I sat in the waiting room for maybe half an hour until another nurse came and took me to X-ray. I went and did the X-ray, which involved somehow taking off my shirt and putting it back on around the arm that I could not move. I was then shown back to the waiting room. After a while, they called me again and I saw a doctor.

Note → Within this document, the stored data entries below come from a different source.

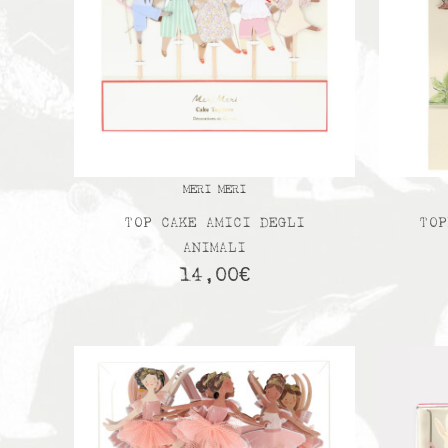
MERI MERI
TOP CAKE AMICI DEGLI
TOP
ANIMALI
14,00
€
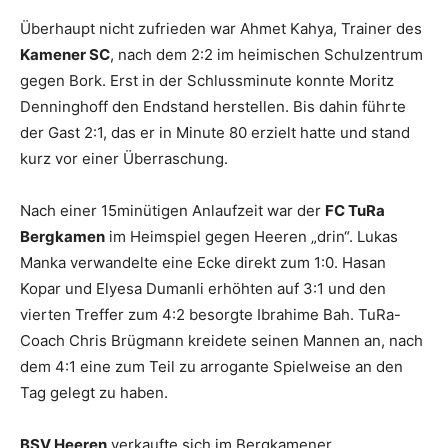
Überhaupt nicht zufrieden war Ahmet Kahya, Trainer des
Kamener SC
, nach dem 2:2 im heimischen Schulzentrum
gegen Bork. Erst in der Schlussminute konnte Moritz
Denninghoff den Endstand herstellen. Bis dahin führte
der Gast 2:1, das er in Minute 80 erzielt hatte und stand
kurz vor einer Überraschung.
Nach einer 15minütigen Anlaufzeit war der
FC TuRa
Bergkamen
im Heimspiel gegen Heeren „drin“. Lukas
Manka verwandelte eine Ecke direkt zum 1:0. Hasan
Kopar und Elyesa Dumanli erhöhten auf 3:1 und den
vierten Treffer zum 4:2 besorgte Ibrahime Bah. TuRa-
Coach Chris Brügmann kreidete seinen Mannen an, nach
dem 4:1 eine zum Teil zu arrogante Spielweise an den
Tag gelegt zu haben.
BSV Heeren
verkaufte sich im Bergkamener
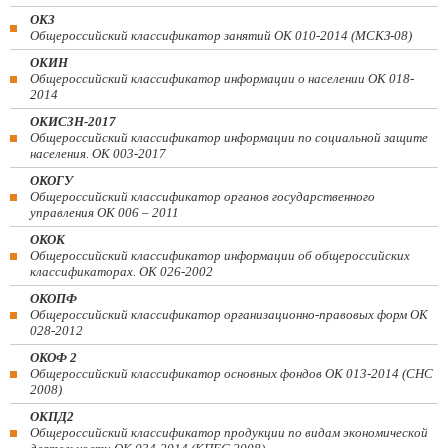
ОКЗ
Общероссийский классификатор занятий ОК 010-2014 (МСКЗ-08)
ОКИН
Общероссийский классификатор информации о населении ОК 018-
2014
ОКИСЗН-2017
Общероссийский классификатор информации по социальной защите
населения. ОК 003-2017
ОКОГУ
Общероссийский классификатор органов государственного
управления ОК 006 – 2011
ОКОК
Общероссийский классификатор информации об общероссийских
классификаторах. ОК 026-2002
ОКОПФ
Общероссийский классификатор организационно-правовых форм ОК
028-2012
ОКОФ 2
Общероссийский классификатор основных фондов ОК 013-2014 (СНС
2008)
ОКПД2
Общероссийский классификатор продукции по видам экономической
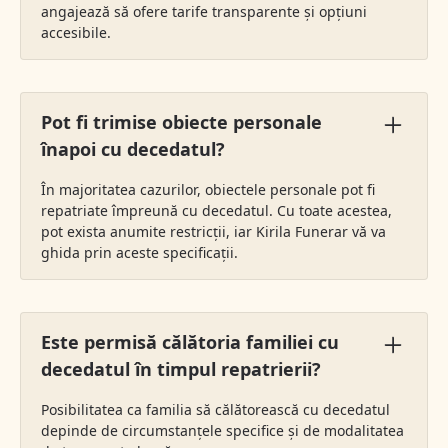
angajează să ofere tarife transparente și opțiuni
accesibile.
Pot fi trimise obiecte personale
înapoi cu decedatul?
În majoritatea cazurilor, obiectele personale pot fi
repatriate împreună cu decedatul. Cu toate acestea,
pot exista anumite restricții, iar Kirila Funerar vă va
ghida prin aceste specificații.
Este permisă călătoria familiei cu
decedatul în timpul repatrierii?
Posibilitatea ca familia să călătorească cu decedatul
depinde de circumstanțele specifice și de modalitatea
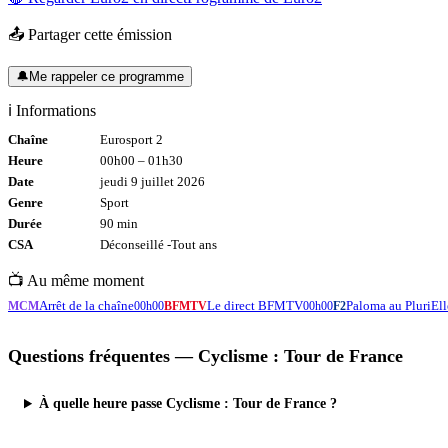
📤 Partager cette émission
🔔
Me rappeler ce programme
ℹ️ Informations
Chaîne
Eurosport 2
Heure
00h00
–
01h30
Date
jeudi 9 juillet 2026
Genre
Sport
Durée
90
min
CSA
Déconseillé -
Tout
ans
📺 Au même moment
Arrêt de la chaîne
Le direct BFMTV
Paloma au PluriEll
MCM
00h00
BFMTV
00h00
F2
Questions fréquentes —
Cyclisme : Tour de France
À quelle heure passe Cyclisme : Tour de France ?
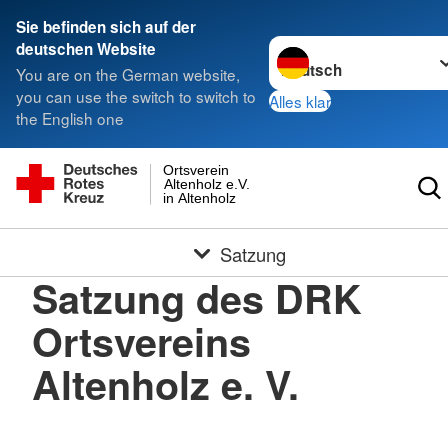
Sie befinden sich auf der
Sprache wechseln zu
deutschen Website
You are on the German website,
you can use the switch to switch to
Alles klar
the English one
Ortsverein
Altenholz e.V.
in Altenholz
Satzung
Satzung des DRK
Ortsvereins
Altenholz e. V.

My doctor was a middle-aged woman. She spoke English, like most people in the ER, which was great news. People in Luxembourg are good with languages.
“It’s broken”, she said.
I had hoped for it to be just a bruise, so that I could get home that same night, and be done with it. This introduction didn’t sound encouraging. “So?” I asked.
“It may be expensive,” was the response. (Grrrrr…) “But I can’t really tell from the X-ray angles. We have to do a computer scan.”
Back to the waiting room, my mind being depressed with the expenses and the associated trouble. I sat there for a while until I was called for the CT scan.
I’ve had the good fortune of not being in an emergency room before, so all this X-ray and CT scan was kind of interesting to me, a mix of expectation and anxiety. I was laid down on a platform and told to not move, and was then conveyered into the CT machine. I tried my best to hold still, and was taken back to the waiting room.
After some time, I was called out and saw the same doctor again, “It’s broken but not dislocated. You don’t need surgery, but you should keep it still for several weeks. A nurse will be here with an arm immobilizer to show you how to use it, here’s a prescription for painkillers and other meds. Come see me in ten days for recovery progress.”
That was it. Pretty unceremonial. I got my immobilizer, we went to the night pharmacy for the meds, and then home.